## Information supplied
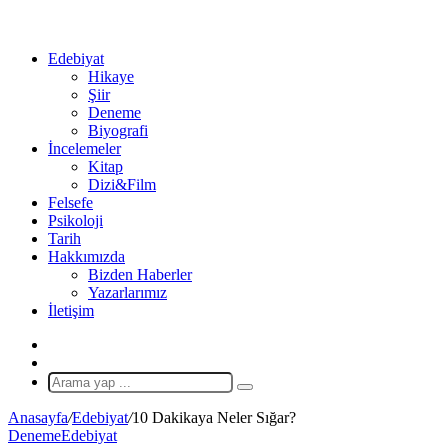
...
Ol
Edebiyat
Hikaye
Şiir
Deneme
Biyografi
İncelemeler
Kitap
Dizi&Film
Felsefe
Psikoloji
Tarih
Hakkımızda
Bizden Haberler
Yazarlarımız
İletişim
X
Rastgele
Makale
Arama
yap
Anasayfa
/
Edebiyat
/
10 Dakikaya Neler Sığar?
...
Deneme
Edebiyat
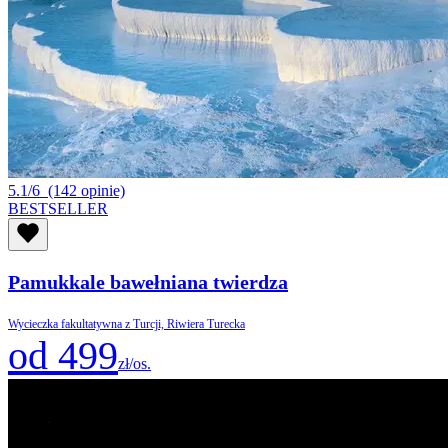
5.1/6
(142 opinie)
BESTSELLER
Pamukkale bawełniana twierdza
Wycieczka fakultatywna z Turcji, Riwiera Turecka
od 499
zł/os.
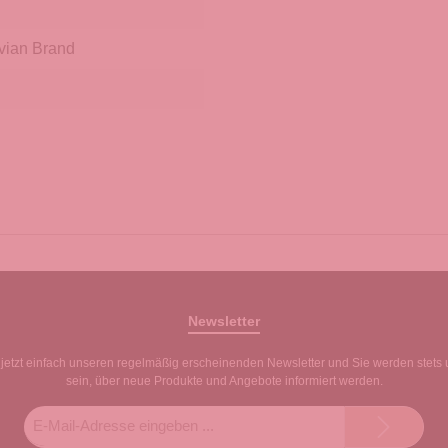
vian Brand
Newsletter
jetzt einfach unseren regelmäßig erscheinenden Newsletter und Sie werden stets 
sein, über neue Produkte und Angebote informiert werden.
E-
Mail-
* * *
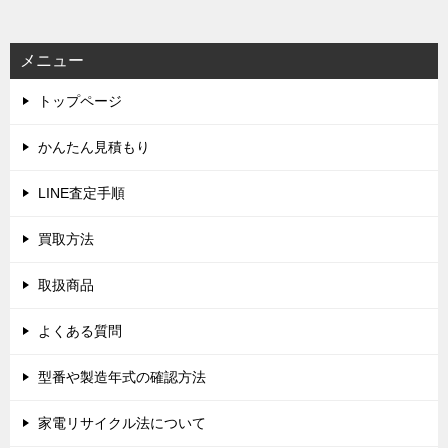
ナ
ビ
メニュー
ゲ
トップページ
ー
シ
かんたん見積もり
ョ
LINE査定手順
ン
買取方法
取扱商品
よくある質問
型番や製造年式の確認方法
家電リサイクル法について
* * *
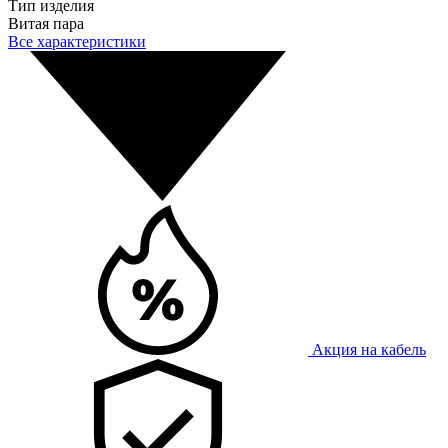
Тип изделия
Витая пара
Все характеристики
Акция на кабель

## Action item
Return every line of the material in which the word "werden" is found.

## Answer to the exercise
jetzt einfach unseren regelmäßig erscheinenden Newsletter und Sie werden stets 
sein, über neue Produkte und Angebote informiert werden.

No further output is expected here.